▸ EXERCISE OBJECTIVE
Each line below that contains "will" should be counted; give the total alone.

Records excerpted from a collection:
——————
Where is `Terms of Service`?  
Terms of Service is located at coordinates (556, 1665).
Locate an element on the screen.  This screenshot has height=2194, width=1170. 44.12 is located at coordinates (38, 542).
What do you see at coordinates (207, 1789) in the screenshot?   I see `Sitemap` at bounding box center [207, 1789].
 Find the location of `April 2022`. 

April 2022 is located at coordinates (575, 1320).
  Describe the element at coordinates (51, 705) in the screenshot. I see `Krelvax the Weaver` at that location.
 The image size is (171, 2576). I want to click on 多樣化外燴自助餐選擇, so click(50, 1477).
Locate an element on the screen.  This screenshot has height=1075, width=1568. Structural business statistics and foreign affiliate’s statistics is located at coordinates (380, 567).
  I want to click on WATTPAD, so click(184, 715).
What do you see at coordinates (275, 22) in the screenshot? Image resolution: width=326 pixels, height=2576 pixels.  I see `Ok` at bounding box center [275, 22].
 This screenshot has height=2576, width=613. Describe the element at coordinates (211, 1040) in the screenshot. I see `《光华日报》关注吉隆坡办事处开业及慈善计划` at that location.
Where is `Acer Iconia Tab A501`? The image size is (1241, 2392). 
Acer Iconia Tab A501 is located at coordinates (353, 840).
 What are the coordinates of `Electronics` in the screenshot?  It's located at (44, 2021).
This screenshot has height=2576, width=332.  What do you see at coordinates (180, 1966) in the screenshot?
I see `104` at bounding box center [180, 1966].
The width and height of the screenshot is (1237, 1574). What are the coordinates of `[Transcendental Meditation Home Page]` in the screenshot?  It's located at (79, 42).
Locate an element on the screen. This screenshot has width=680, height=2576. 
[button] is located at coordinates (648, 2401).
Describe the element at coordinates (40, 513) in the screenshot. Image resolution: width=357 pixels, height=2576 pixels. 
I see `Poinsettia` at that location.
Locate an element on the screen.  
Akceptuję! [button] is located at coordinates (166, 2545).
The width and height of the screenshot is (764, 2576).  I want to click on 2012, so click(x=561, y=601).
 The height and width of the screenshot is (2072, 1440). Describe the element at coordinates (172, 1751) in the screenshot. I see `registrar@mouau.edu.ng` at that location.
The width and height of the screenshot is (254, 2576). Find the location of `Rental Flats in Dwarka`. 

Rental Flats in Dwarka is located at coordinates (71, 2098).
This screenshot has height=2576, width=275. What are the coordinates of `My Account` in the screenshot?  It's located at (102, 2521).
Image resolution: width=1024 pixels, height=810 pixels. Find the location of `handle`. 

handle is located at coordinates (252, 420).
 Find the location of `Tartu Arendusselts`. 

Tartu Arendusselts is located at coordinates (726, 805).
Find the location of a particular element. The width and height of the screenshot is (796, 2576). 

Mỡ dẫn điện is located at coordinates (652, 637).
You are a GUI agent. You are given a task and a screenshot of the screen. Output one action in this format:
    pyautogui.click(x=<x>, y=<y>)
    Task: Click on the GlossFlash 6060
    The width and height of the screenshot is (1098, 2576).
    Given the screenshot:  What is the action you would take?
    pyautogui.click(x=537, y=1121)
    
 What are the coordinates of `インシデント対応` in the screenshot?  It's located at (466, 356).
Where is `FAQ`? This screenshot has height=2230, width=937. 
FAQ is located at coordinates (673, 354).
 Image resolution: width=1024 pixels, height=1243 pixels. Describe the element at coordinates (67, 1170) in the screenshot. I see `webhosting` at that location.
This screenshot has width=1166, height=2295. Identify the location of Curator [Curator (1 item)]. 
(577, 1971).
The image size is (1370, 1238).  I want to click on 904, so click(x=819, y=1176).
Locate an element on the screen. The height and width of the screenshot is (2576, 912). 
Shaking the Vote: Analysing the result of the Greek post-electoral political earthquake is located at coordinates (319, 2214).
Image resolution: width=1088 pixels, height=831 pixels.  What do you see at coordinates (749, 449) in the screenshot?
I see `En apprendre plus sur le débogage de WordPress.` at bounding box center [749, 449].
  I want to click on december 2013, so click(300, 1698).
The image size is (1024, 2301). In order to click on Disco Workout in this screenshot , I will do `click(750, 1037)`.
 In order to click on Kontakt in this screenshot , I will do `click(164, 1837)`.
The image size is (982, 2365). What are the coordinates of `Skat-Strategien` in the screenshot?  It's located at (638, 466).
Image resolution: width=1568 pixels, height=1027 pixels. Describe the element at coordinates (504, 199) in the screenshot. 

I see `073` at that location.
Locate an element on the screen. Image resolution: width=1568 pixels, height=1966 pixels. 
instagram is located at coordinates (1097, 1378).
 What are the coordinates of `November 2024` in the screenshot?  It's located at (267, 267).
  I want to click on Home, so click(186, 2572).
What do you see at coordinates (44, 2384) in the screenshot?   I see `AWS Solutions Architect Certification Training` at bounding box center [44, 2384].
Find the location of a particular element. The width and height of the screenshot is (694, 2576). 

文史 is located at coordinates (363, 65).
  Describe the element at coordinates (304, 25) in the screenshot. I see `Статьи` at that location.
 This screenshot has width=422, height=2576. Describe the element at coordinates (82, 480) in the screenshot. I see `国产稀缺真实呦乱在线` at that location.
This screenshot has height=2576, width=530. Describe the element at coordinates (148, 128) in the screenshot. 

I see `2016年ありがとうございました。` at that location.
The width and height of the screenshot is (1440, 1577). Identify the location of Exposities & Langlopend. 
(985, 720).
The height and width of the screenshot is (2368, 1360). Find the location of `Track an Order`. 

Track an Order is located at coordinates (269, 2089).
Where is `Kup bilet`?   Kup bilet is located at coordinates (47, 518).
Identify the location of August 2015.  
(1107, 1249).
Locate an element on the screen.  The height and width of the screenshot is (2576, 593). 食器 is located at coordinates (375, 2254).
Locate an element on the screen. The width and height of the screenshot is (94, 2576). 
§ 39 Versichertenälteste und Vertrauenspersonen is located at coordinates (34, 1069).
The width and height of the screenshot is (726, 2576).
——————
▸ RESPONSE
2